HOW TO COMPLETE THIS TASK:
For every line in the material, output its text exactly and exclude any image it holds.

RECORDS PROVIDED:
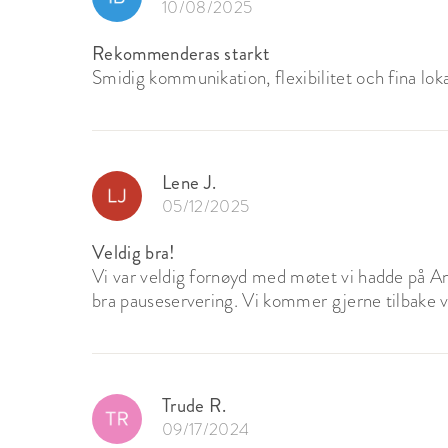
10/08/2025
Rekommenderas starkt
Smidig kommunikation, flexibilitet och fina loka
Lene J.
05/12/2025
Veldig bra!
Vi var veldig fornøyd med møtet vi hadde på An
bra pauseservering. Vi kommer gjerne tilbake v
Trude R.
09/17/2024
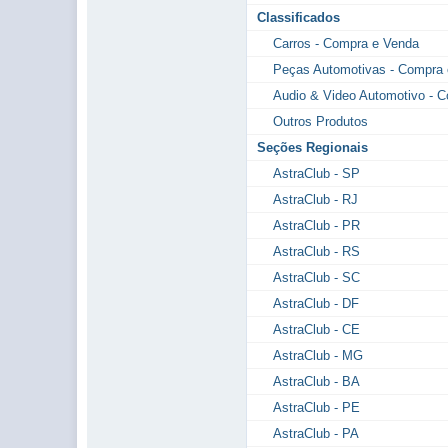
Classificados
Carros - Compra e Venda
Peças Automotivas - Compra
Audio & Video Automotivo - 
Outros Produtos
Seções Regionais
AstraClub - SP
AstraClub - RJ
AstraClub - PR
AstraClub - RS
AstraClub - SC
AstraClub - DF
AstraClub - CE
AstraClub - MG
AstraClub - BA
AstraClub - PE
AstraClub - PA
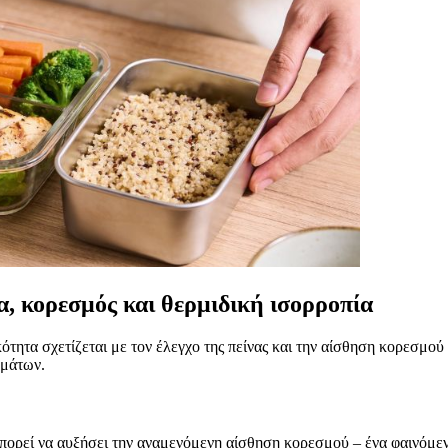
α, κορεσμός και θερμιδική ισορροπία
ότητα σχετίζεται με τον έλεγχο της πείνας και την αίσθηση κορεσμού
υμάτων.
πορεί να αυξήσει την αναμενόμενη αίσθηση κορεσμού – ένα φαινόμενο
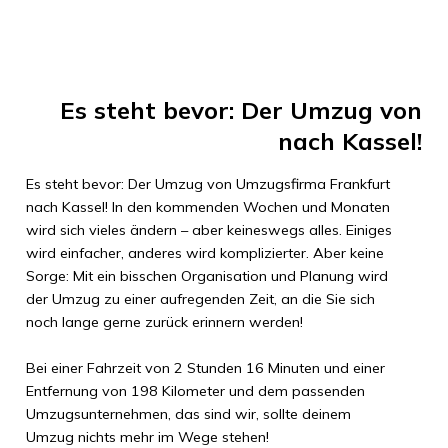
Es steht bevor: Der Umzug von
nach
Kassel
!
Es steht bevor: Der Umzug von
Umzugsfirma Frankfurt
nach
Kassel
! In den kommenden Wochen und Monaten
wird sich vieles ändern – aber keineswegs alles. Einiges
wird einfacher, anderes wird komplizierter. Aber keine
Sorge: Mit ein bisschen Organisation und Planung wird
der Umzug zu einer aufregenden Zeit, an die Sie sich
noch lange gerne zurück erinnern werden!
Bei einer Fahrzeit von
2 Stunden 16 Minuten
und einer
Entfernung von
198 Kilometer
und dem passenden
Umzugsunternehmen, das sind wir, sollte deinem
Umzug nichts mehr im Wege stehen!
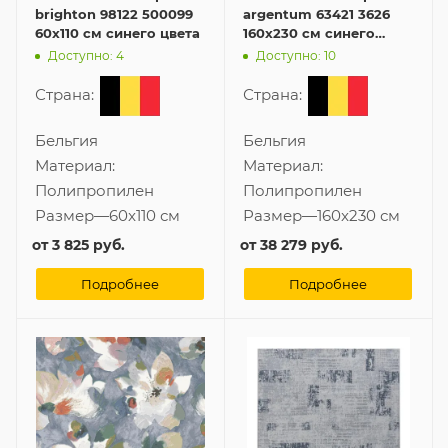
brighton 98122 500099
argentum 63421 3626
60x110 см синего цвета
160x230 см синего
цвета
Доступно: 4
Доступно: 10
Страна:
Страна:
Бельгия
Бельгия
Материал:
Материал:
Полипропилен
Полипропилен
Размер
—
60x110 см
Размер
—
160x230 см
от
3 825 руб.
от
38 279 руб.
Подробнее
Подробнее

EXERCISE RESULT:
10/08/2025
Rekommenderas starkt
Smidig kommunikation, flexibilitet och fina loka
Lene J.
05/12/2025
Veldig bra!
Vi var veldig fornøyd med møtet vi hadde på An
bra pauseservering. Vi kommer gjerne tilbake v
Trude R.
09/17/2024
Classificados
Carros - Compra e Venda
Peças Automotivas - Compra
Audio & Video Automotivo - 
Outros Produtos
Seções Regionais
AstraClub - SP
AstraClub - RJ
AstraClub - PR
AstraClub - RS
AstraClub - SC
AstraClub - DF
AstraClub - CE
AstraClub - MG
AstraClub - BA
AstraClub - PE
AstraClub - PA
α, κορεσμός και θερμιδική ισορροπία
ότητα σχετίζεται με τον έλεγχο της πείνας και την αίσθηση κορεσμού
υμάτων.
πορεί να αυξήσει την αναμενόμενη αίσθηση κορεσμού – ένα φαινόμενο
Es steht bevor: Der Umzug von
nach
Kassel
!
Es steht bevor: Der Umzug von
Umzugsfirma Frankfurt
nach
Kassel
! In den kommenden Wochen und Monaten
wird sich vieles ändern – aber keineswegs alles. Einiges
wird einfacher, anderes wird komplizierter. Aber keine
Sorge: Mit ein bisschen Organisation und Planung wird
der Umzug zu einer aufregenden Zeit, an die Sie sich
noch lange gerne zurück erinnern werden!
Bei einer Fahrzeit von
2 Stunden 16 Minuten
und einer
Entfernung von
198 Kilometer
und dem passenden
Umzugsunternehmen, das sind wir, sollte deinem
Umzug nichts mehr im Wege stehen!
brighton 98122 500099
argentum 63421 3626
60x110 см синего цвета
160x230 см синего
цвета
Доступно: 4
Доступно: 10
Страна:
Страна:
Бельгия
Бельгия
Материал:
Материал:
Полипропилен
Полипропилен
Размер
—
60x110 см
Размер
—
160x230 см
от
3 825 руб.
от
38 279 руб.
Подробнее
Подробнее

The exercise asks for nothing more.